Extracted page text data

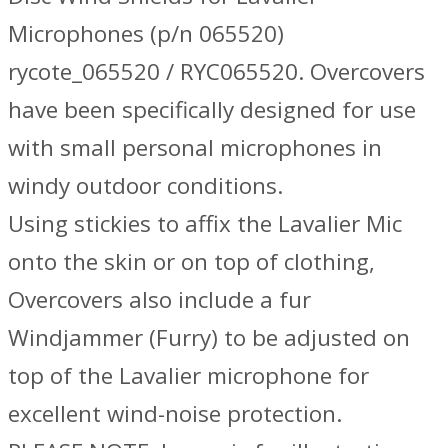
Microphones (p/n 065520)
rycote_065520 / RYC065520. Overcovers
have been specifically designed for use
with small personal microphones in
windy outdoor conditions.
Using stickies to affix the Lavalier Mic
onto the skin or on top of clothing,
Overcovers also include a fur
Windjammer (Furry) to be adjusted on
top of the Lavalier microphone for
excellent wind-noise protection.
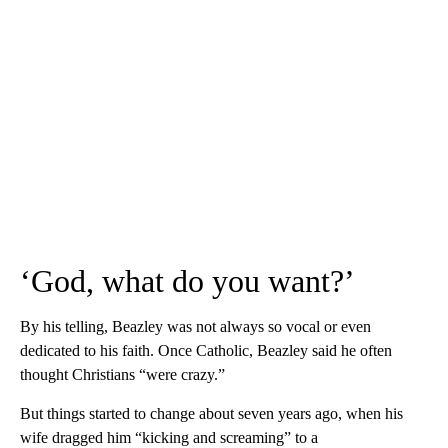
‘God, what do you want?’
By his telling, Beazley was not always so vocal or even
dedicated to his faith. Once Catholic, Beazley said he often
thought Christians “were crazy.”
But things started to change about seven years ago, when his
wife dragged him “kicking and screaming” to a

=== Problem statement ===
Give again, word for word, the line that contains "Overcovers also include a fur" and every line after it through the end of the entries; omit the pictures.

=== Result ===
Overcovers also include a fur
Windjammer (Furry) to be adjusted on
top of the Lavalier microphone for
excellent wind-noise protection.
‘God, what do you want?’
By his telling, Beazley was not always so vocal or even
dedicated to his faith. Once Catholic, Beazley said he often
thought Christians “were crazy.”
But things started to change about seven years ago, when his
wife dragged him “kicking and screaming” to a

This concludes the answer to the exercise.